## Task to complete
Pictures excluded, return the lines below from the first through the line holding "pyautogui.click(x=<x>, y=<y>)".
++++++
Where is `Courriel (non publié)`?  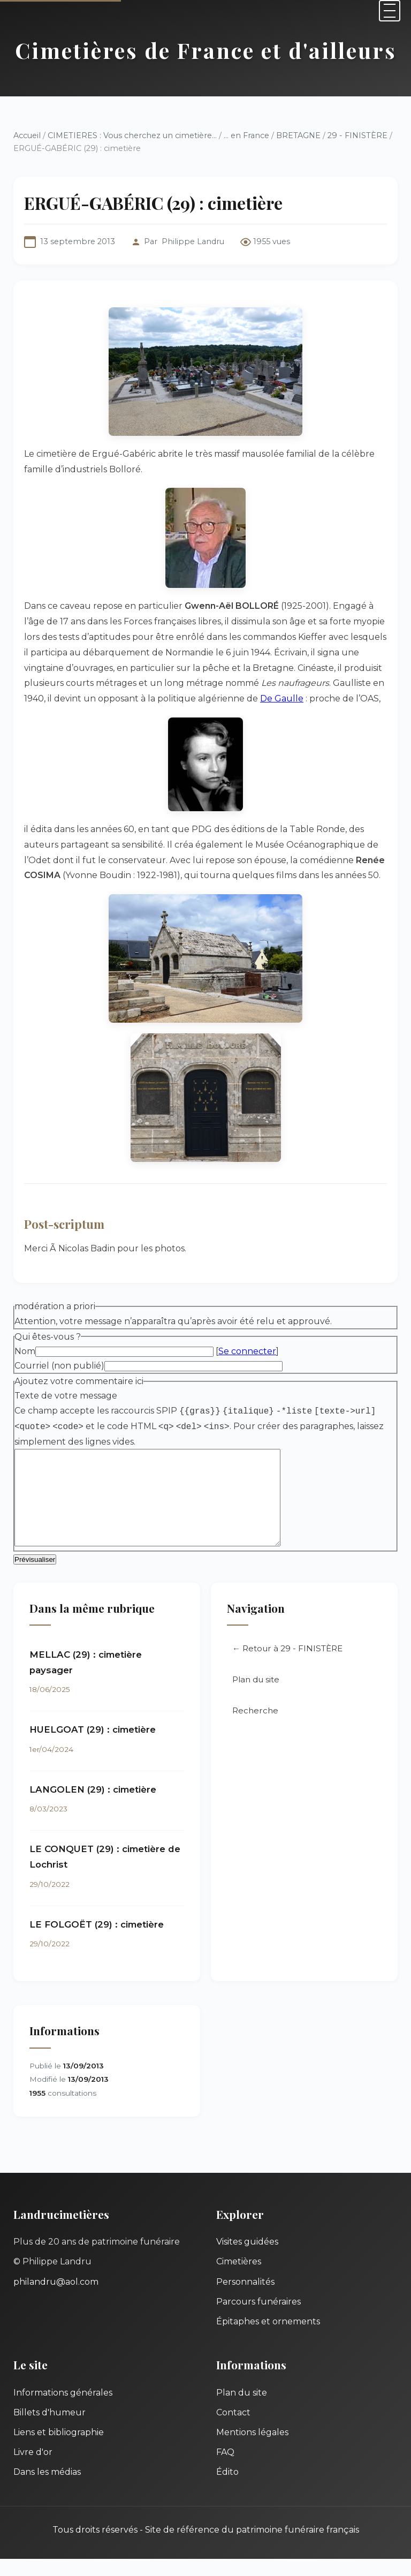
Courriel (non publié) is located at coordinates (59, 1366).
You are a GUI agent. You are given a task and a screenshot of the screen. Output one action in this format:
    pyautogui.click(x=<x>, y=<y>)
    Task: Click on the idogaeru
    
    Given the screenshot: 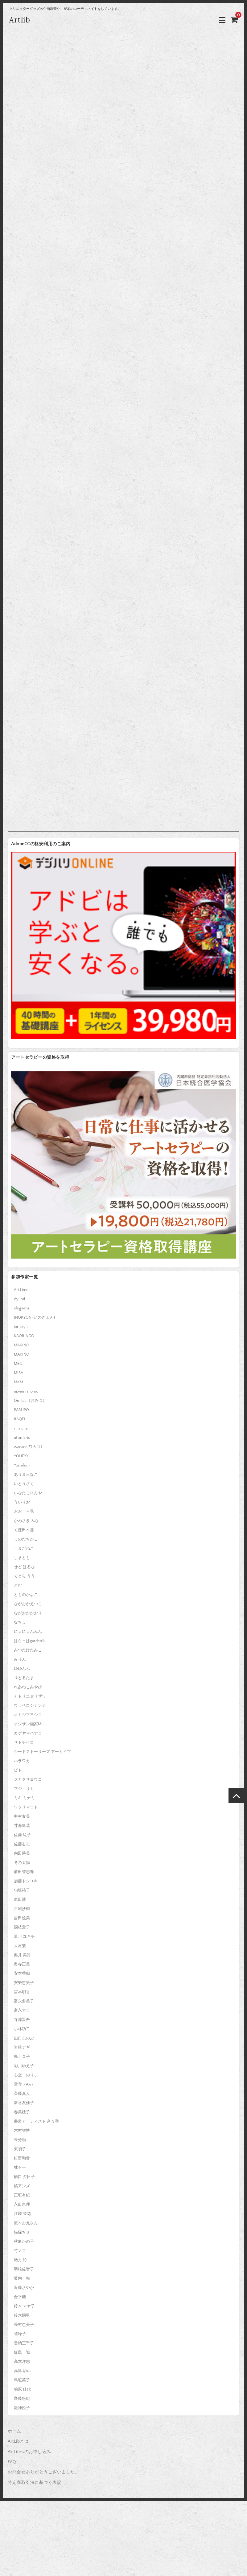 What is the action you would take?
    pyautogui.click(x=21, y=1308)
    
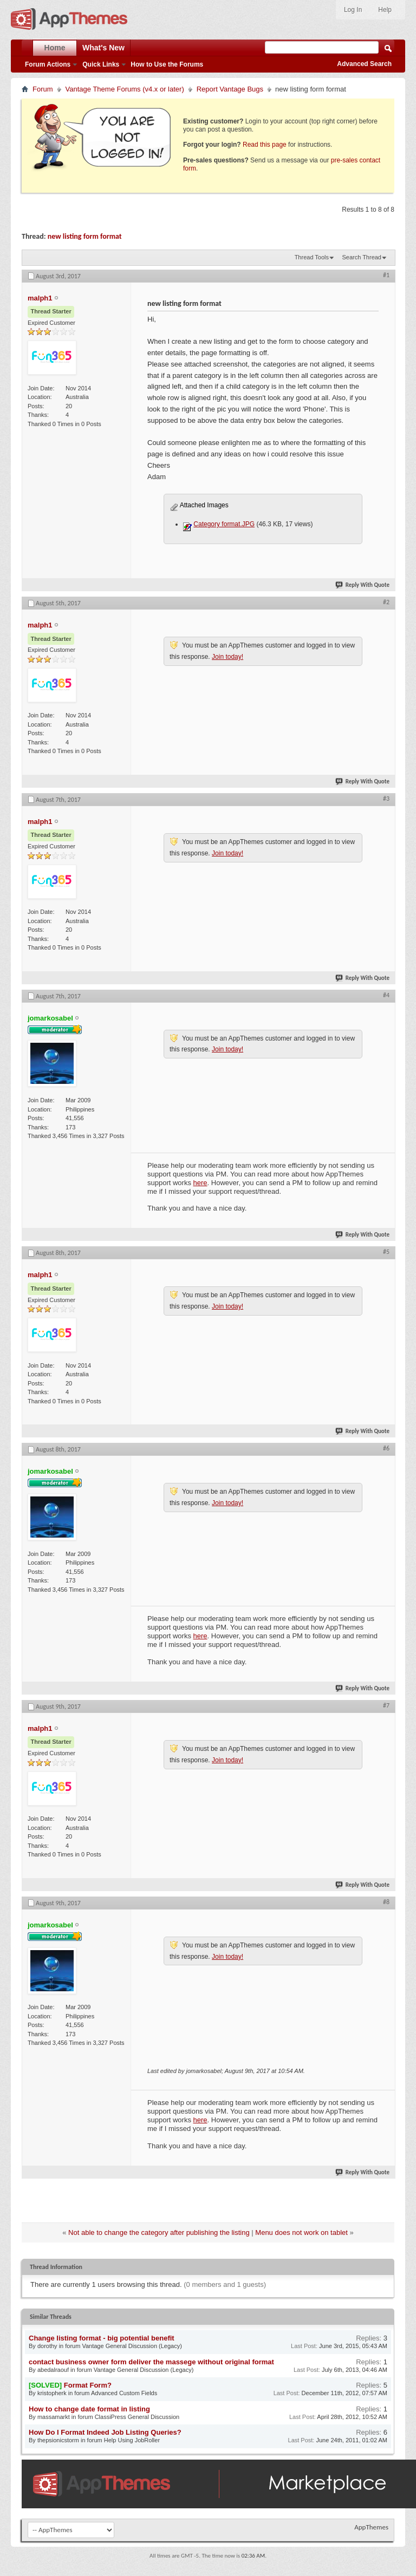  I want to click on Home, so click(55, 47).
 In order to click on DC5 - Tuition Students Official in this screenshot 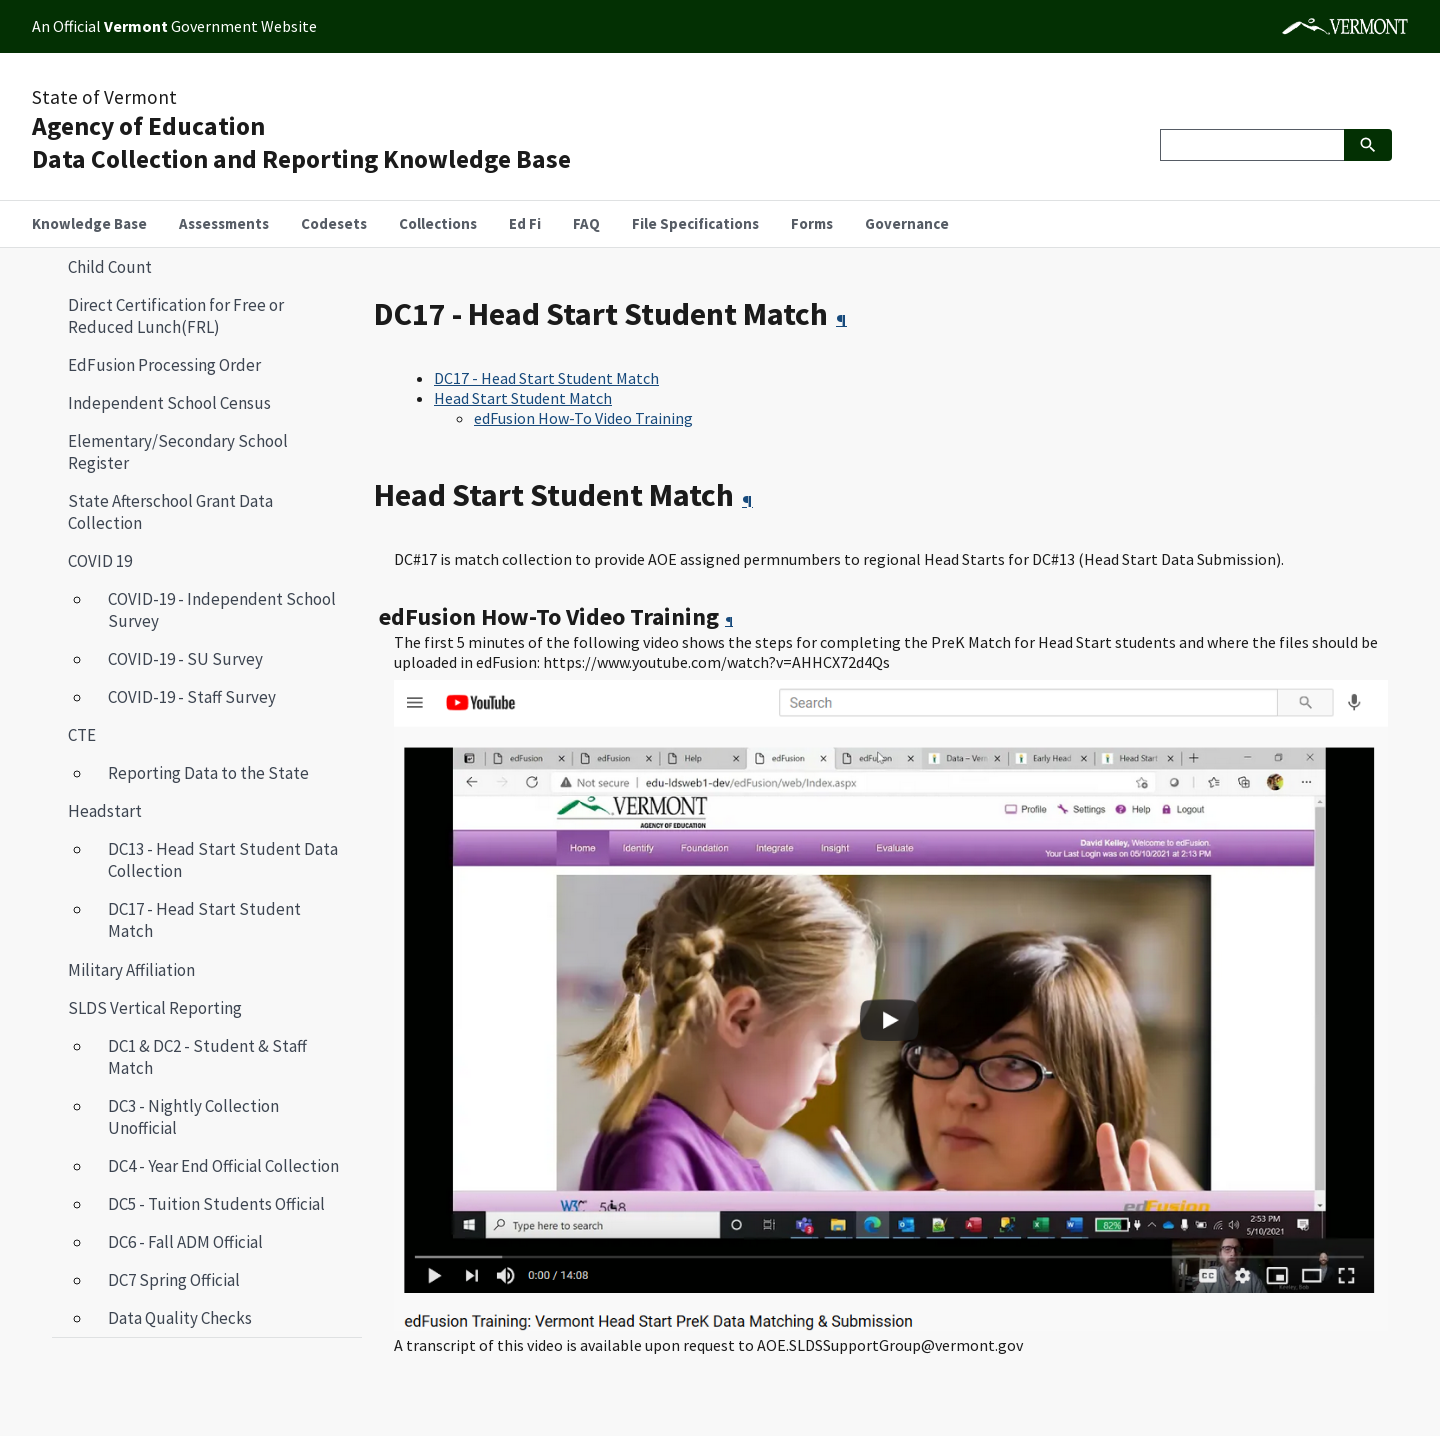, I will do `click(216, 1204)`.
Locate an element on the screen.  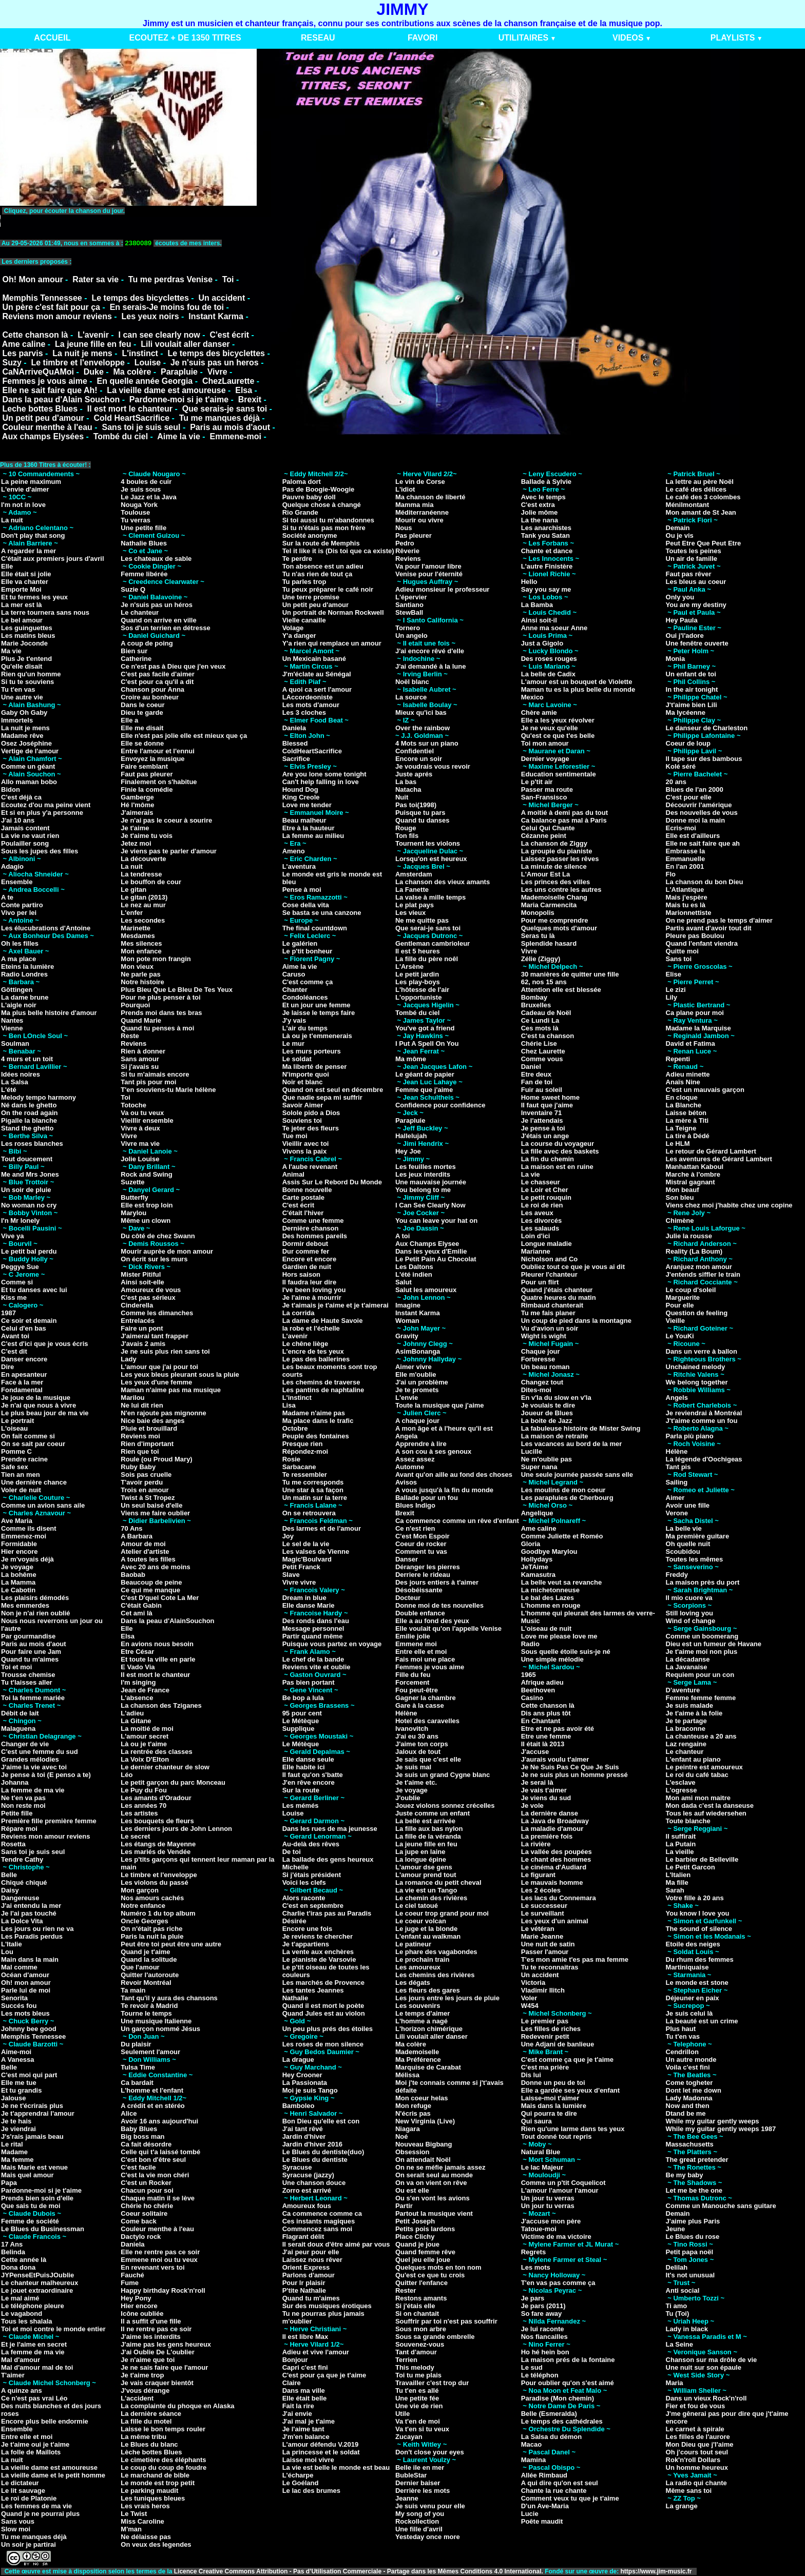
++++++
## Completed exercise
Where is `Courriel (non publié)`?  
Courriel (non publié) is located at coordinates (59, 1366).
You are a GUI agent. You are given a task and a screenshot of the screen. Output one action in this format:
    pyautogui.click(x=<x>, y=<y>)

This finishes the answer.